Blankenburg/Timmenrode l Um 7.50 Uhr ging der Notruf in der Rettungsleitstelle ein. Augenzeugen berichteten, dass Minuten zuvor ein Kranwagen kurz hinter dem Blankenburger Ortsausgang eine etwa acht Meter tiefe Böschung herabgestürzt und auf einem Acker zum Liegen gekommen sei. Sofort eilten Notärzte sowie Rettungskräfte der Feuerwehr Blankenburg, Polizeibeamte aus Halberstadt und Wernigerode, Mitarbeiter der Wernigeröder Straßenmeisterei und Helfer des Technischen Hilfswerks aus Quedlinburg an die Unglücksstelle. Dort bot sich ihnen ein Bild des Schreckens. Der tonnenschwere Kran hatte den 56 Jahre alten Fahrer unter sich begraben. Rettungssanitäter und Notarzt konnten nichts mehr für den Dardesheimer tun.
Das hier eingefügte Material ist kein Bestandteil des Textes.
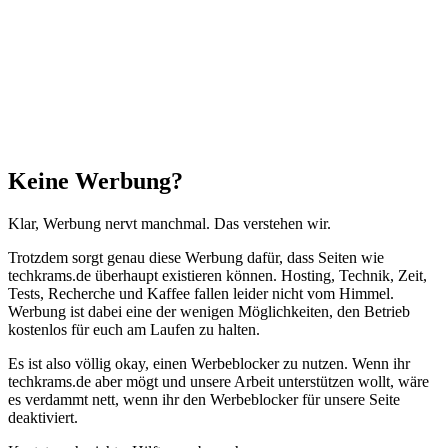
"Zurück
zum
Anfang"
Schließen
Keine Werbung?
Klar, Werbung nervt manchmal. Das verstehen wir.
Trotzdem sorgt genau diese Werbung dafür, dass Seiten wie
techkrams.de überhaupt existieren können. Hosting, Technik, Zeit,
Tests, Recherche und Kaffee fallen leider nicht vom Himmel.
Werbung ist dabei eine der wenigen Möglichkeiten, den Betrieb
kostenlos für euch am Laufen zu halten.
Es ist also völlig okay, einen Werbeblocker zu nutzen. Wenn ihr
techkrams.de aber mögt und unsere Arbeit unterstützen wollt, wäre
es verdammt nett, wenn ihr den Werbeblocker für unsere Seite
deaktiviert.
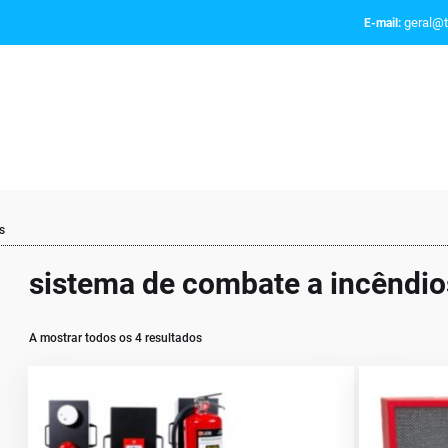
geral@t
E-mail:
s
sistema de combate a incêndio
A mostrar todos os 4 resultados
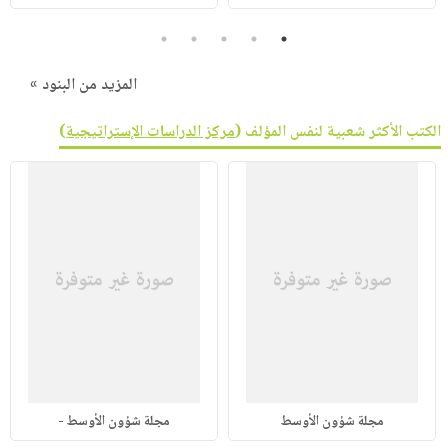
صابون
فيديوهات
عربة
5
4
3
2
1
أطفال
أسئلة
التسوق
مناسبات
يتكرر
المزيد من البنود »
طرحها
نشرة
الإصدارات
الكتب الأكثر شعبية لنفس المؤلف (
مركز الدراسات الإستراتيجية
)
خدمات
نيل
وفرات
انشر
كتابك
تواصل
معنا
مجلة شؤون الأوسط
مجلة شؤون الأوسط -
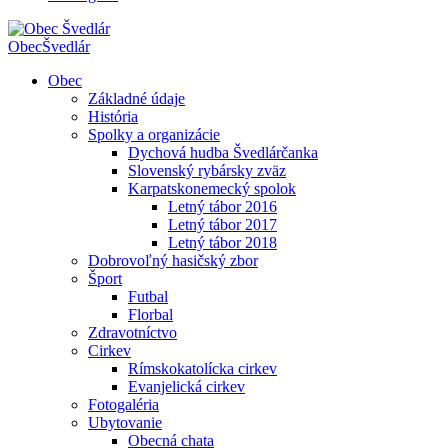
Obec
Švedlár
Obec
Základné údaje
História
Spolky a organizácie
Dychová hudba Švedlárčanka
Slovenský rybársky zväz
Karpatskonemecký spolok
Letný tábor 2016
Letný tábor 2017
Letný tábor 2018
Dobrovoľný hasičský zbor
Šport
Futbal
Florbal
Zdravotníctvo
Cirkev
Rímskokatolícka cirkev
Evanjelická cirkev
Fotogaléria
Ubytovanie
Obecná chata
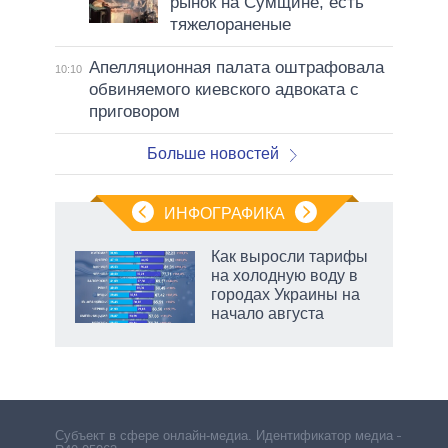
рынок на Сумщине, есть
тяжелораненые
Апелляционная палата оштрафовала
10:10
обвиняемого киевского адвоката с
приговором
Больше новостей
ИНФОГРАФИКА
Как выросли тарифы
на холодную воду в
городах Украины на
начало августа
Субъект в сфере онлайн-медиа. Идентификатор медиа –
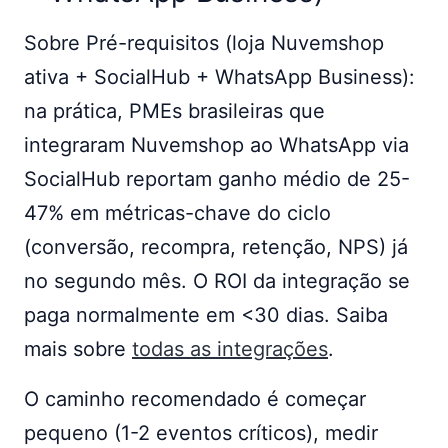
Sobre Pré-requisitos (loja Nuvemshop
ativa + SocialHub + WhatsApp Business):
na prática, PMEs brasileiras que
integraram Nuvemshop ao WhatsApp via
SocialHub reportam ganho médio de 25-
47% em métricas-chave do ciclo
(conversão, recompra, retenção, NPS) já
no segundo mês. O ROI da integração se
paga normalmente em <30 dias. Saiba
mais sobre
todas as integrações
.
O caminho recomendado é começar
pequeno (1-2 eventos críticos), medir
Er starb noch an der Unfallstelle.

Nachdem die Polizei zunächst rätselte, wie es zu dem schweren Unglück kommen konnte, sorgten wenig später Zeugen, die hinter dem Kran gefahren waren, für erste Klarheit. "Wir gehen davon aus, dass sich das Kranauto in jener leichten Rechtskurve kurz hinter dem Blankenburger Ortsausgang aufgeschaukelt hat", so Polizeisprecher Peter Pogunke. Zu diesem Zeitpunkt soll der Fahrer laut Zeugen auf der abschüssigen Straße bereits mit 60 bis 70 Kilometer pro Stunde unterwegs gewesen - erlaubt sei derartigen Kranfahrzeugen auf solchen Straßen maximal Tempo 60. Zum Zeitpunkt des Aufschaukelns hätten die Stopplichter noch nicht gebrannt. Womöglich sei der Mann zu schnell in die Kurve gegangen und habe dies zu spät bemerkt, so dass er nicht mehr habe reagieren können, skizzierte Pogunke eine denkbare Unfallursache.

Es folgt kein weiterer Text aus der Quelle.